Security has also been stepped up at airports and borders across the country, with "more than 10 individuals" arrested in relation to the attack, officials say.

Kenyan President Uhuru Kenyatta has announced that they are close to ending the siege.

A soldier with an army dog walk up the steps to the shopping centre Special soldiers are trying to end the siege and rescue hostages

'Appalling attacks'

British Prime Minister David Cameron has called an emergency meeting to discuss the crisis.

BBC Security expert Frank Gardner

"The thing about this horrible attack is that the victims are from everywhere - they're from Africa, from Asia, from Europe.

"So the people who have done this have hurt the world, not just Kenyans."

He called the siege "an absolutely sickening and despicable attack of appalling brutality".

"These appalling terrorist attacks that take place where the perpetrators claim they do it in the name of a religion - they don't," he said.

"They do it in the name of terror, violence and extremism and their warped view of the world. They don't represent Islam or Muslims in Britain or anywhere else in the world."

Who are the gunmen and why are they doing this?

Shortly after the siege began, an organisation called al-Shabab announced that they are behind the attack.

The group is based in the next-door country Somalia and is linked with the fundamentalist Islamist organisation, al-Qaeda. Al-Qaeda have been behind a number of major attacks and bombings against western countries in recent years.
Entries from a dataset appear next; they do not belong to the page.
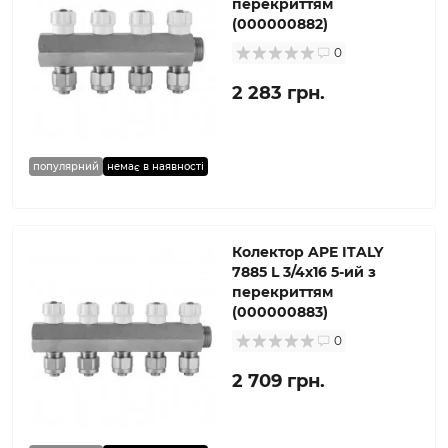
перекриттям
(000000882)
0
2 283 грн.
популярний
немає в наявності
Колектор APE ITALY
7885 L 3/4х16 5-ий з
перекриттям
(000000883)
0
2 709 грн.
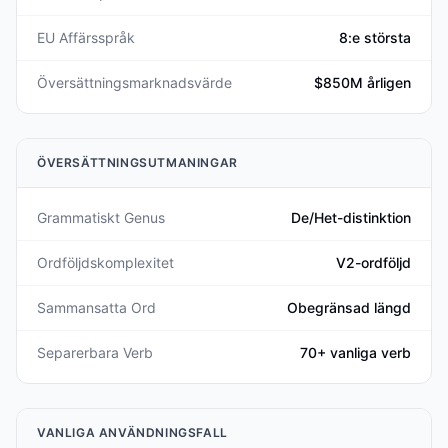
EU Affärsspråk
8:e största
Översättningsmarknadsvärde
$850M årligen
ÖVERSÄTTNINGSUTMANINGAR
Grammatiskt Genus
De/Het-distinktion
Ordföljdskomplexitet
V2-ordföljd
Sammansatta Ord
Obegränsad längd
Separerbara Verb
70+ vanliga verb
VANLIGA ANVÄNDNINGSFALL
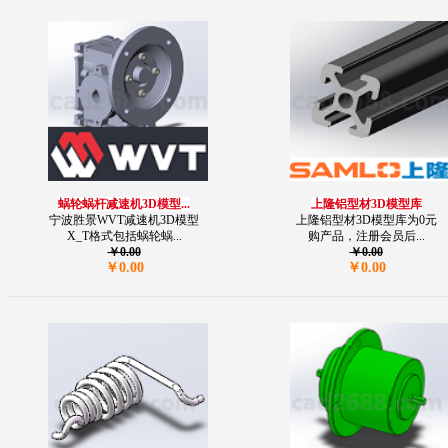
蜗轮蜗杆减速机3D模型...
上隆铝型材3D模型库
宁波胜景WVT减速机3D模型
上隆铝型材3D模型库为0元
X_T格式包括蜗轮蜗...
购产品，注册会员后...
￥0.00
￥0.00
￥0.00
￥0.00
Somalia - a country in tatters

Somalia has been crippled by civil war for many years, with Islamist groups fighting against government forces. It's one of the most dangerous places in the world and the violence has started to spill across the border into Kenya.
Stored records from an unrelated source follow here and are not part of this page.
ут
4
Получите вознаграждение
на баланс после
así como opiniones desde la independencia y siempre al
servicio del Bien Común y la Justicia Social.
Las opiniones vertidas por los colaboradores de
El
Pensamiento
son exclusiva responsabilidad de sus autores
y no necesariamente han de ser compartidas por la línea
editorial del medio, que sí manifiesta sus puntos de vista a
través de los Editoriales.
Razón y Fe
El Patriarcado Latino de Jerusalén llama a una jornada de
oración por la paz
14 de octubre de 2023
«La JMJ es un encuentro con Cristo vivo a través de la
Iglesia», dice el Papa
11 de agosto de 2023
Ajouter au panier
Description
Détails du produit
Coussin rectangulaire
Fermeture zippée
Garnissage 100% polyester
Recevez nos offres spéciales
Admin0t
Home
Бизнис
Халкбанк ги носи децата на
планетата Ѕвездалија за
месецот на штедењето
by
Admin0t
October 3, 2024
Many people in Somalia have had to flee their homes and live in refugee camps because of the civil war. Foreign aid rarely reaches them and in 2010-12 a huge famine led to the deaths of tens of thousands of people.

Al-Shabab controls some rural parts of Somalia, where they impose a very strict version of Sharia law - but they have been pushed out of most towns and cities.

Al-Shabab says the attack is in response to Kenya sending soldiers in 2011 to help Somalian authorities try to remove al-Shabab from the country.

There are about 4,000 Kenyan troops in the south of Somalia, where they have been fighting the militants since 2011.